For one thing, its size was staggering. The three of them had boarded the little motorized launch just upstream of an area where construction was beginning on a massive bridge; Severus had stood on the wooden pier and looked across the water in the predawn light and had barely been able to discern the low profile of the trees on the opposite bank. Two miles at least, he thought, perhaps three—and if they were building a bridge here, this would presumably be one of the narrower stretches.

Furthermore, this river, Moacir told him (in Portuguese, but with enough gesturing that Severus's rudimentary grasp of Spanish enabled him to get the gist), was not even the Amazon itself: it was the Rio Negro, which joined the Solimões about five miles farther downstream to effectively double its volume and form the Amazon. The sheer power and wildness of it was so far removed from Britain's gentle and civilized waterways that it hardly seemed fair to use the same word to refer to them.

And then there was its color. Rivers, in Severus's admittedly limited experience, were either a muddy brown or a muddy green. From any distance, the surface of the Rio Negro looked like ink; close to, it was a deep transparent brown, like very strong tea or even black coffee.

He had seen the juncture of the Solimões and the Negro from the air, he now realized, as their aeroplane had made its approach into Manaus; but the sight was so odd, and he had been so fatigued, that it had failed to register at the time. The Solimões was the more familiar café-au-lait color, and where the two rivers joined, the waters ran side by side, unmingled, for perhaps another fifty miles: black on one side and tan on the other.

The bustle of urban activity that was Manaus had disappeared in shockingly short order: fifteen minutes upstream there was nothing left of civilization, and the vegetation crowded forward over the riverbank and spilled drunkenly out into the water.
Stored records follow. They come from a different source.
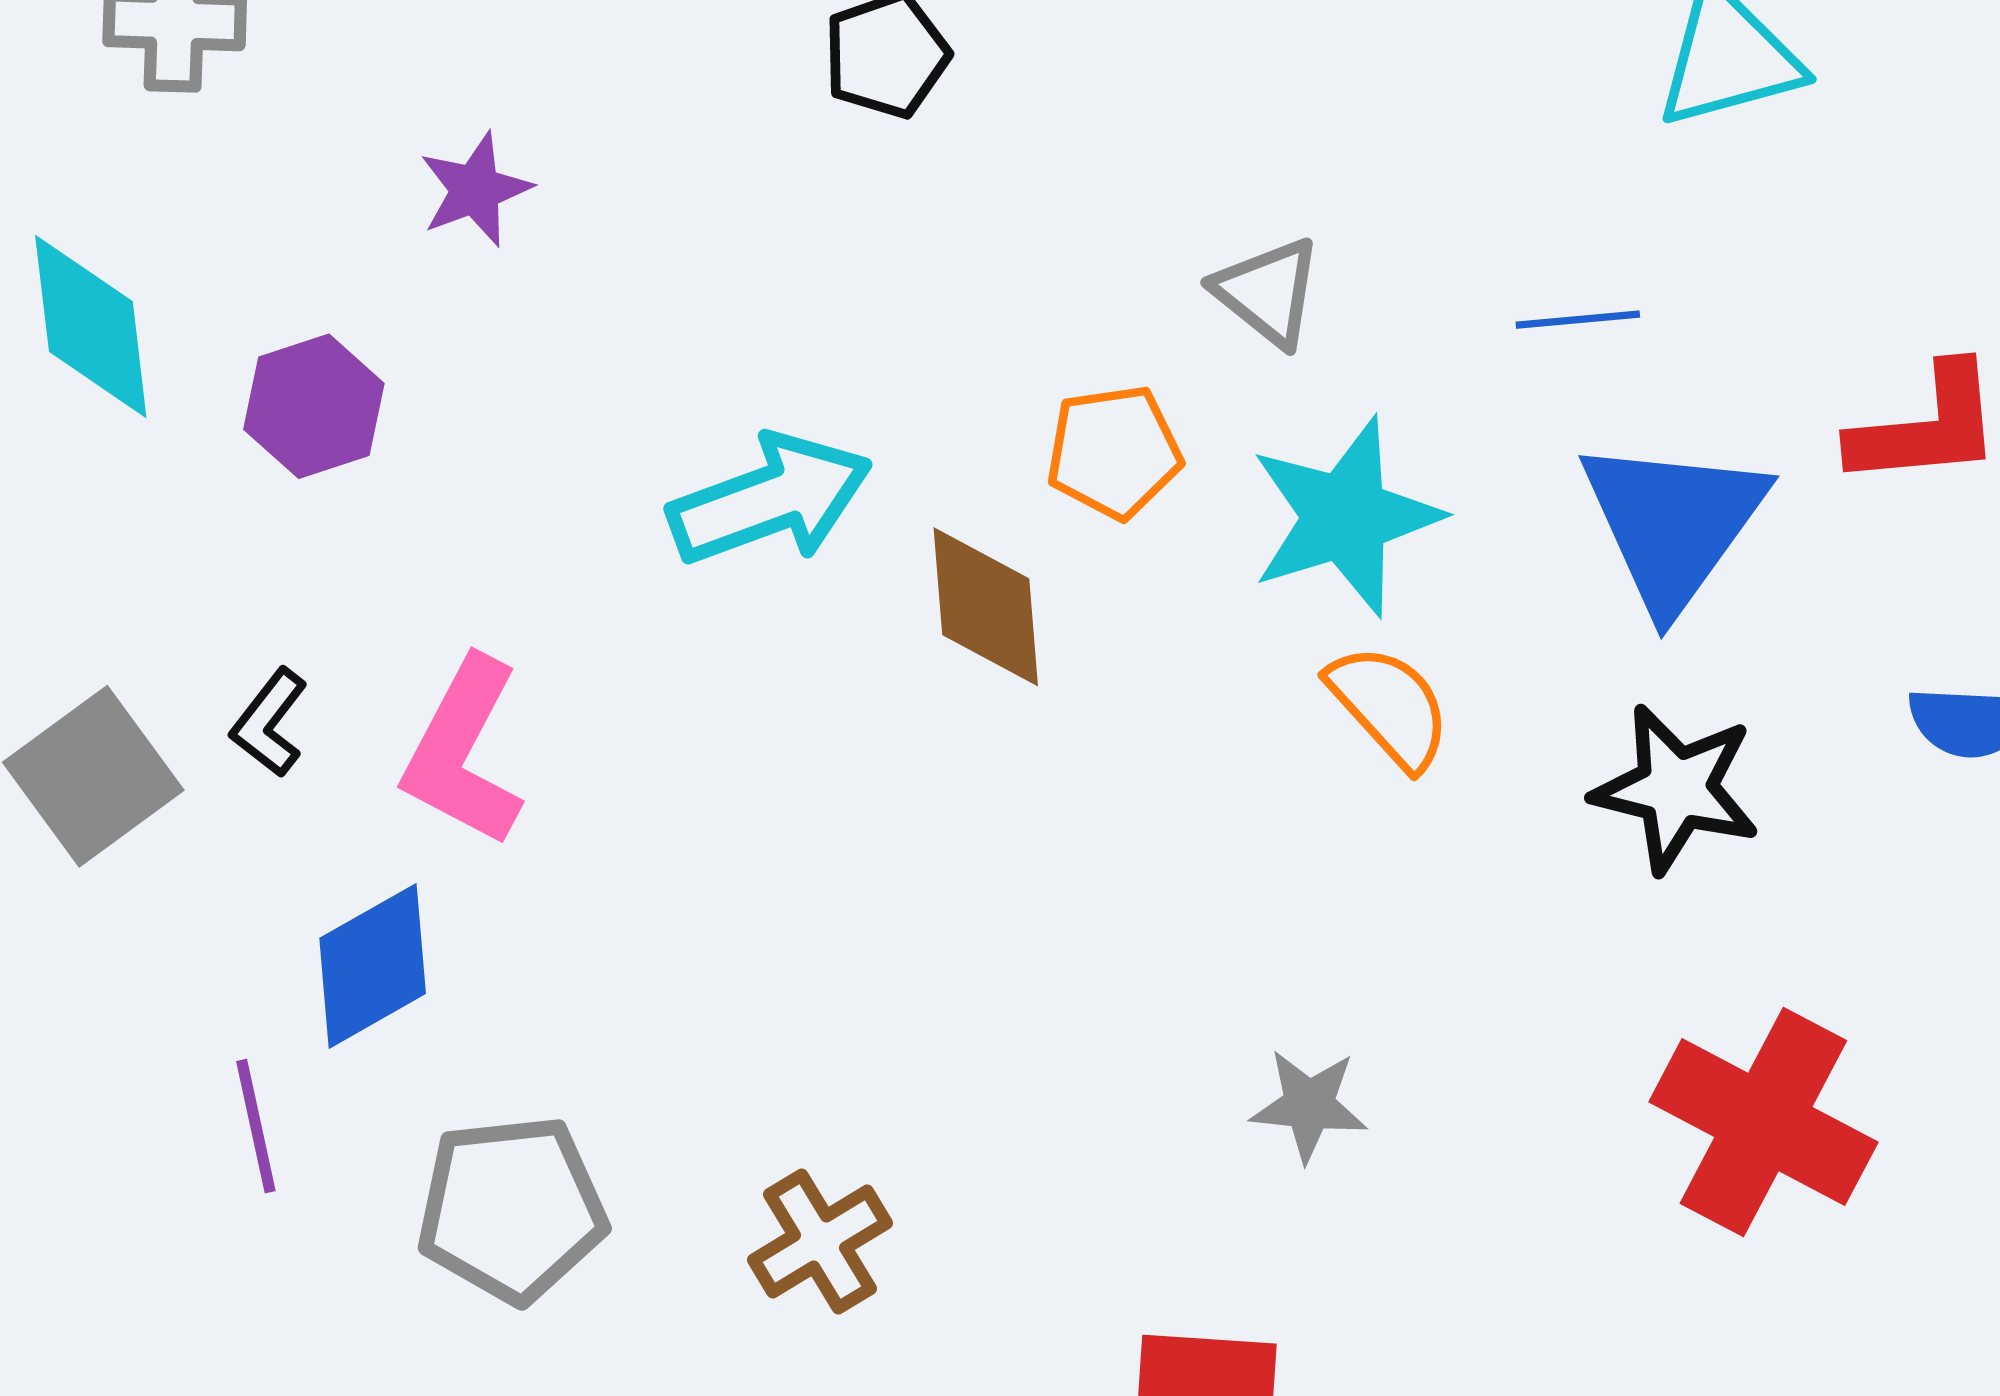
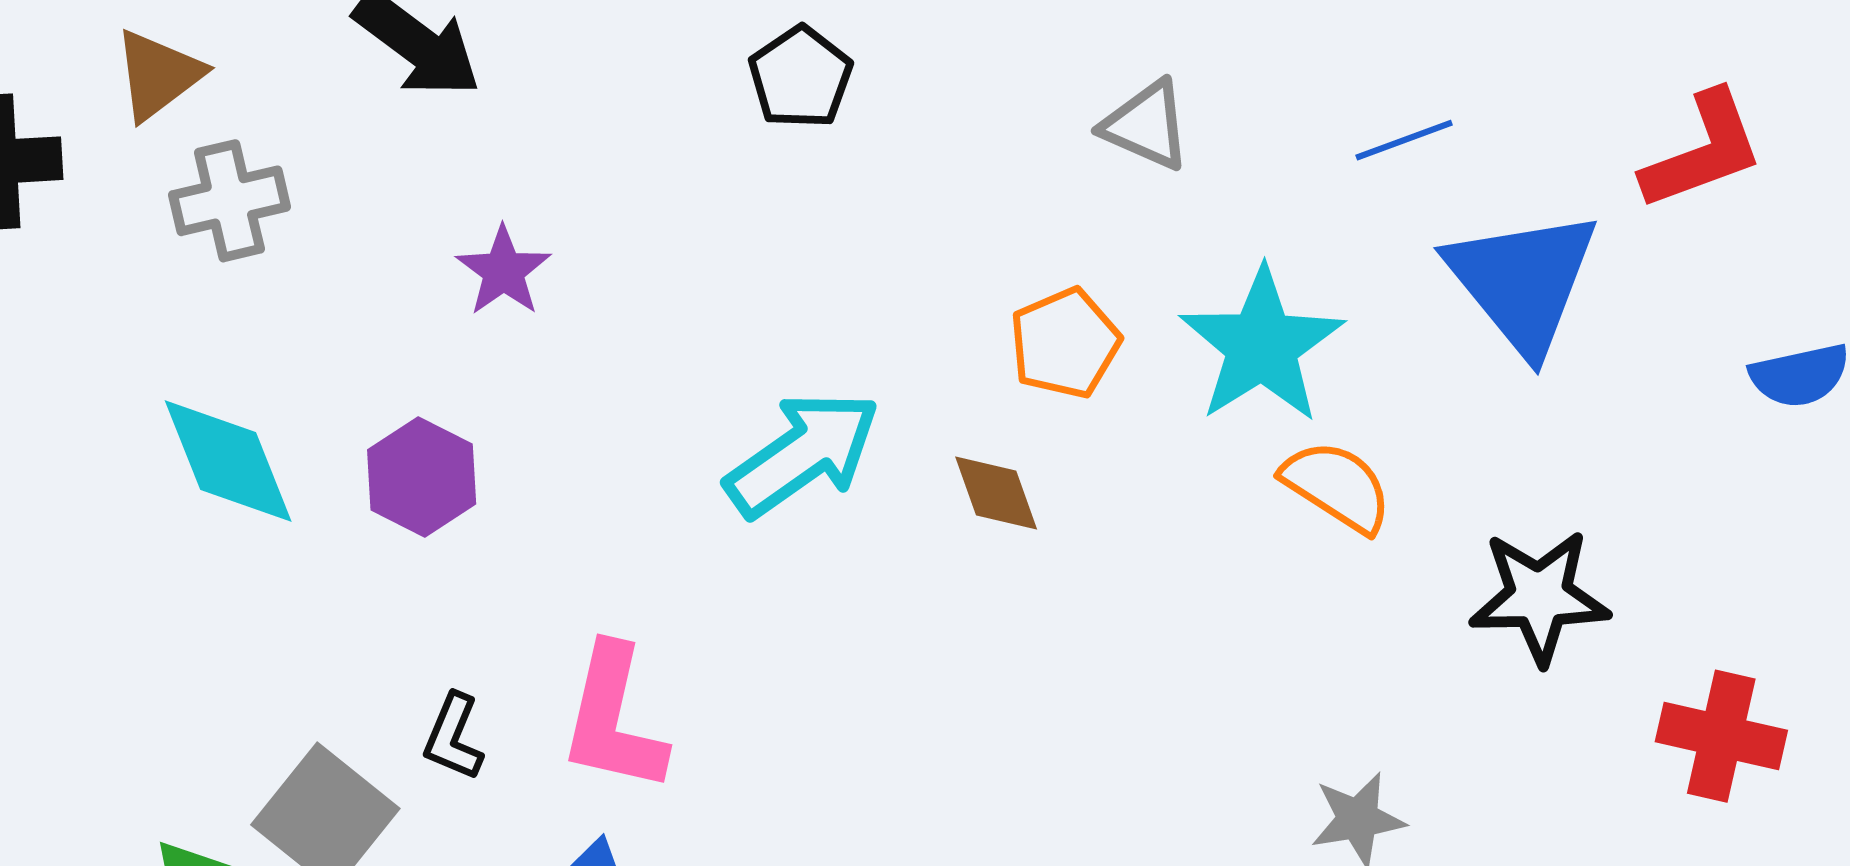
gray triangle: (1268, 292) -> (1146, 125), moved
brown diamond: (986, 607) -> (996, 493), size x0.7
black star: (1676, 789) -> (1539, 597), moved
red cross: (1763, 1122) -> (1721, 736), size x0.7

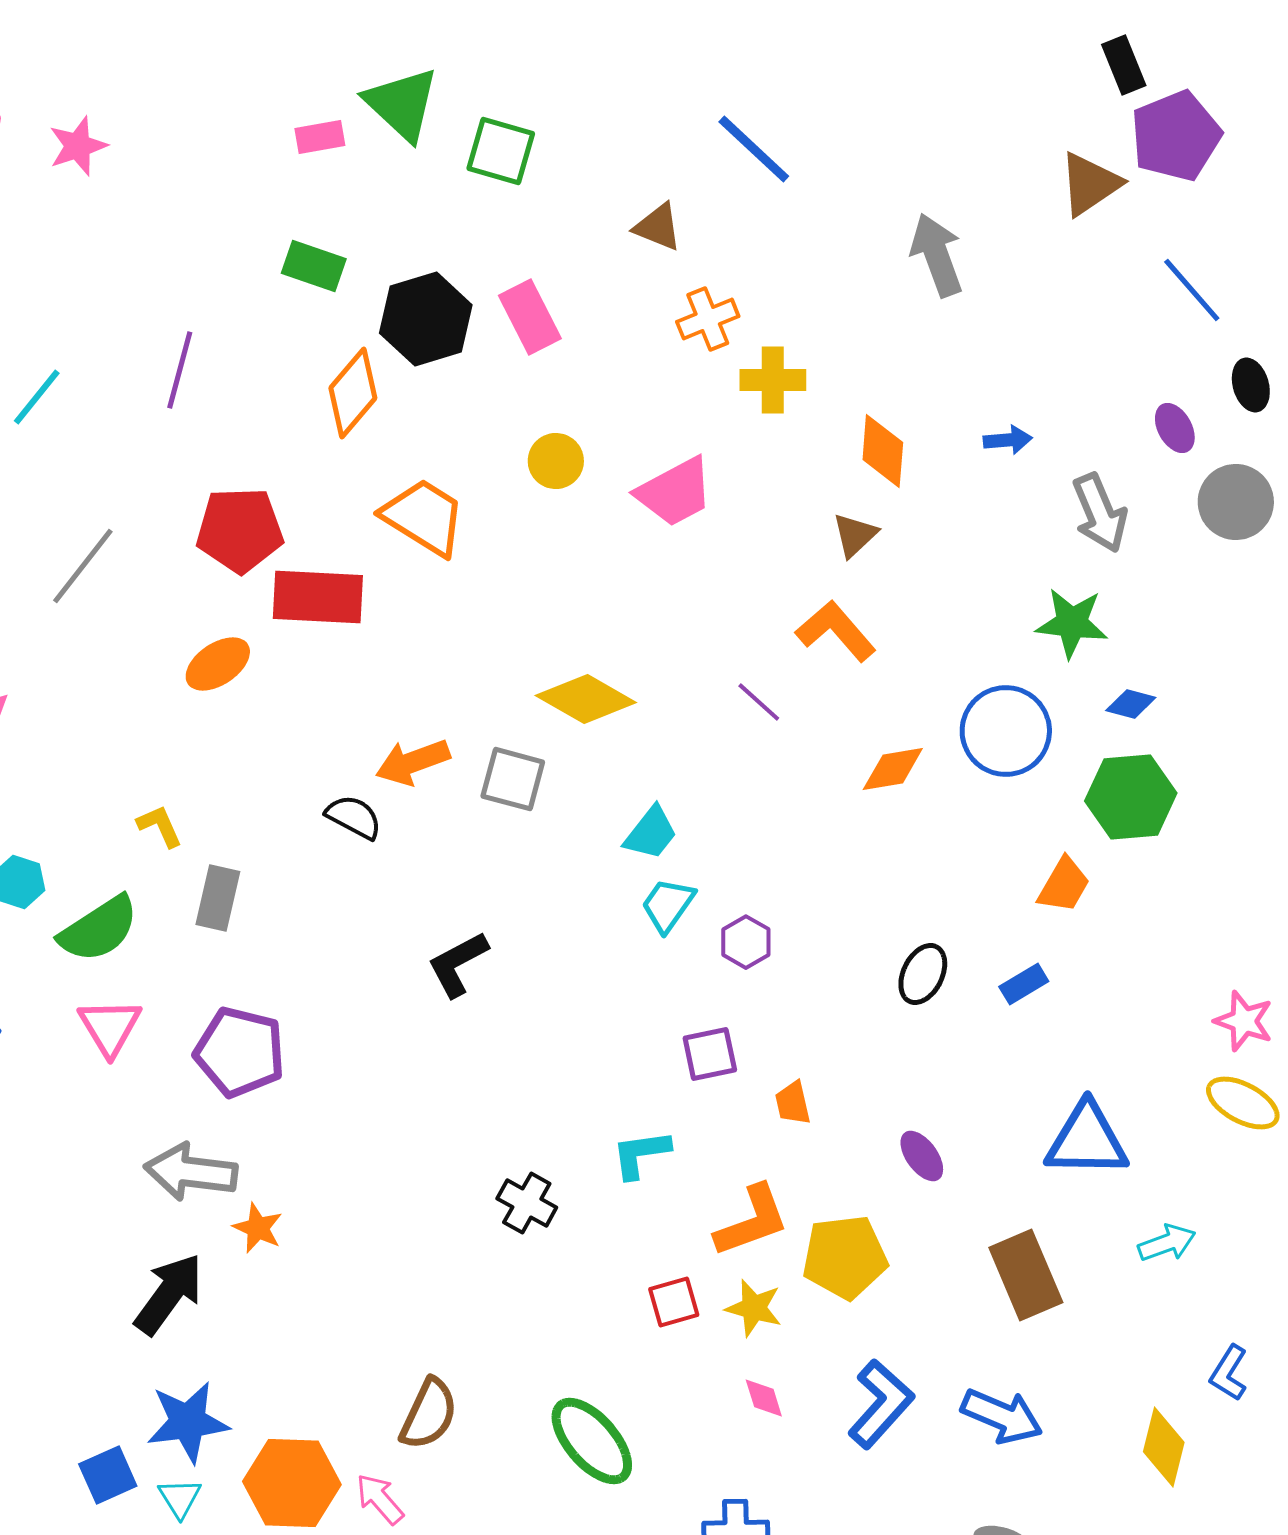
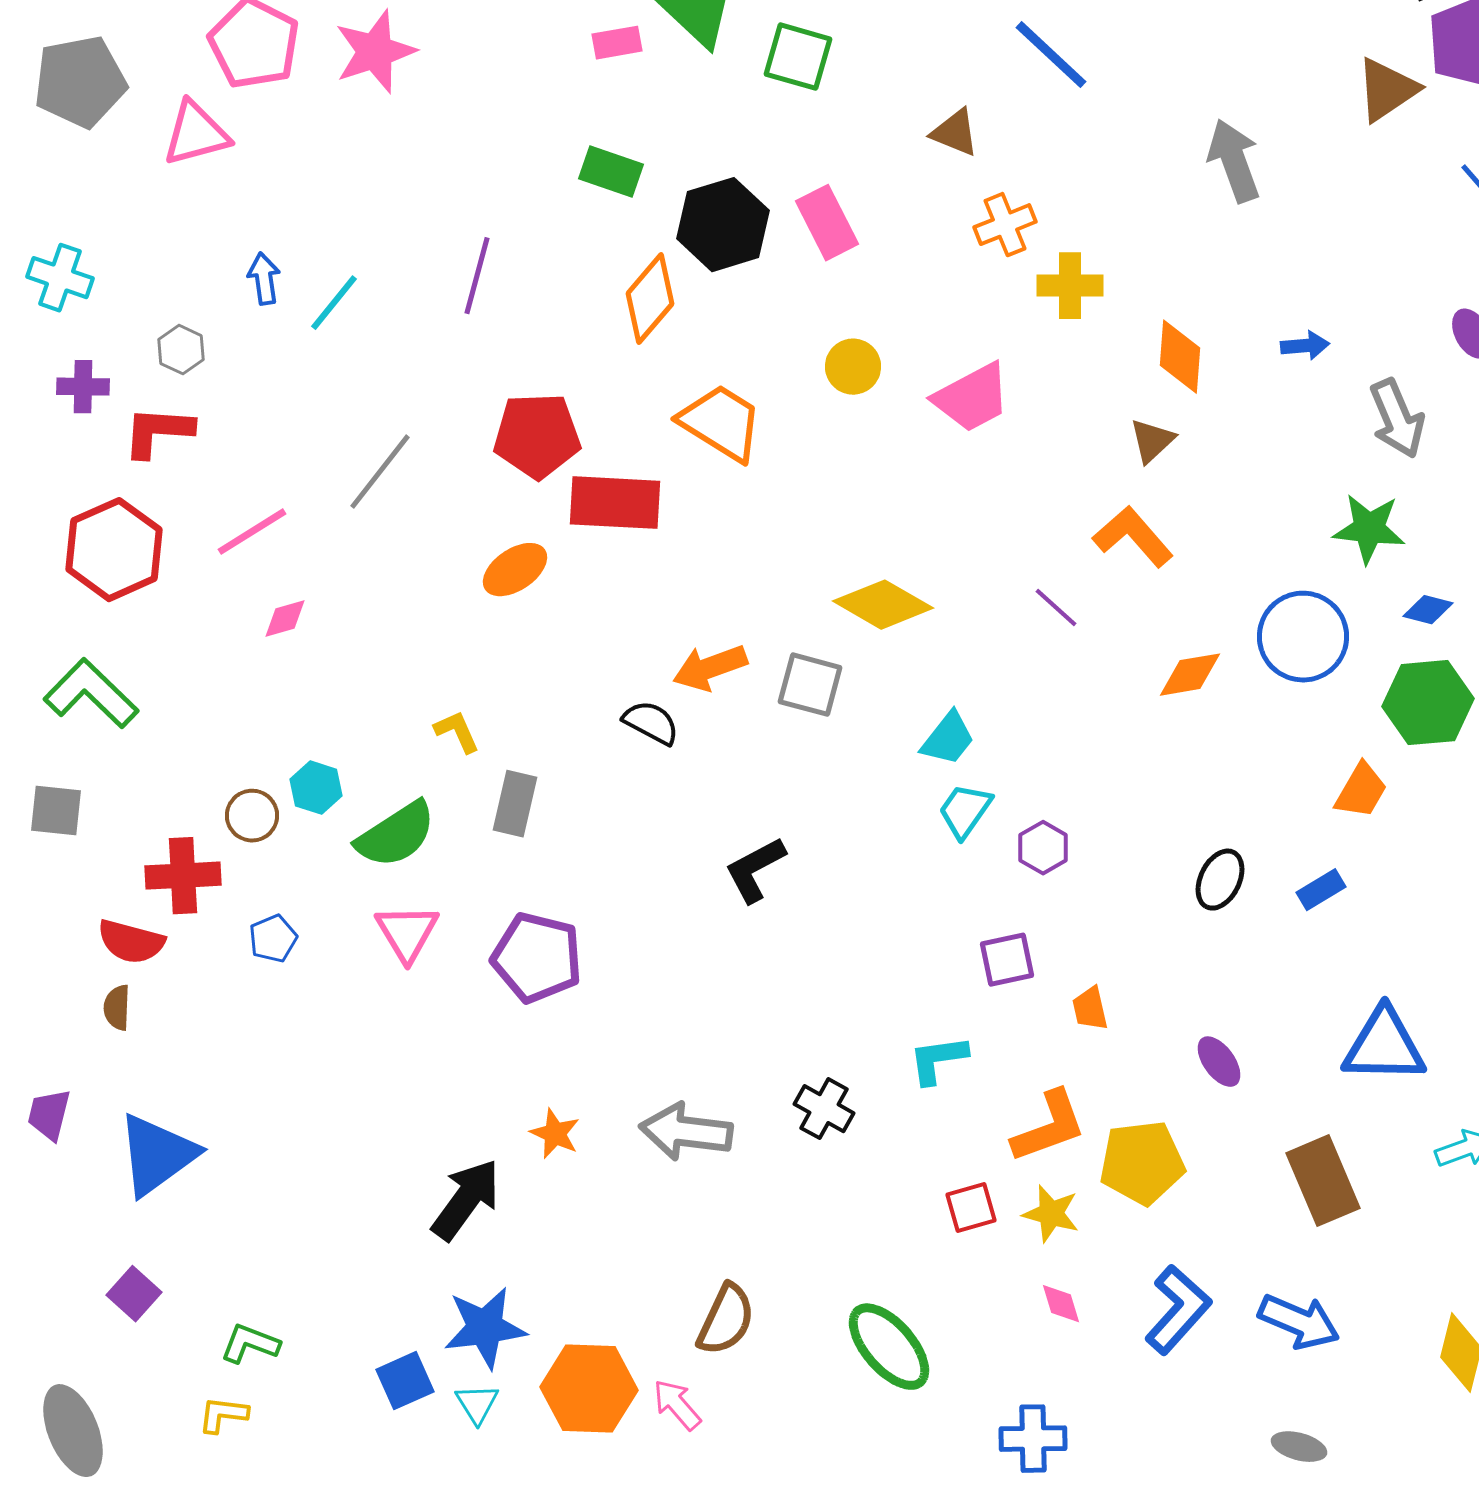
pink star: (78, 146) -> (375, 52), size x1.4
gray arrow: (191, 1172) -> (686, 1132), moved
As soon as the first bend in the river was behind them, Hermione had drawn her wand and silenced the blat-blat-blat of the outboard motor, so that the launch now glided noiselessly through the dark water. Looking over the edge, Severus could see the shapes of fishes darting to and fro, their silver tinted amber by the water. As he watched, the surface was pocked by the first fat raindrops, and within a few seconds the tin canopy of the launch was drumming with a steady rainfall.

Hermione, who had been leaning back on her elbows in the prow of the boat, ducked back under the canopy and lay down on the bench in front of him, closing her eyes with a little hum of contentment. Her arm slid between the two broad planks that formed the seat and backrest of the bench and dangled loosely, little rills of water trickling down it and dripping from her fingertips onto the deck. Severus took a handkerchief from his trouser pocket and nudged it gently against her hand; she opened her eyes and took it from him.

"Thanks," she murmured, wiping first her arms, and then each raised leg in turn, with the folded square of cloth. She had taken off the gaudy Wellingtons she'd worn to board the boat and was now barefoot; Severus saw with amusement and a little pulse of adolescent lust that her toenails were painted pink.

All the way aft, Moacir sat unperturbed at the tiller, the downpour plastering his hair to his skull and soaking his t-shirt and shorts clean through in a matter of seconds.

"Not a verbose chap," said Severus.

"The Indians usually aren't," she said. "They generally think white people make a lot of unnecessary noise."

This hardly seemed an invitation to further conversation, so he withdrew into silence and lay back on the wooden bench. Just aft of him, the four small owls slept in their cage, looking oddly headless with their beaks tucked under their wings. As soon as they had got underway, Hermione had released the frigatebird, and it glided now alongside them, impelled by the slow, steady pumping of its powerful wings, as apparently unfazed by the downpour as Moacir. As Severus watched, his head resting on one folded arm, it dropped suddenly to the water as if shot, only to reappear a second later with a struggling fish in its beak. With a single snap, the fish was gone, and the great bird stroked on as before.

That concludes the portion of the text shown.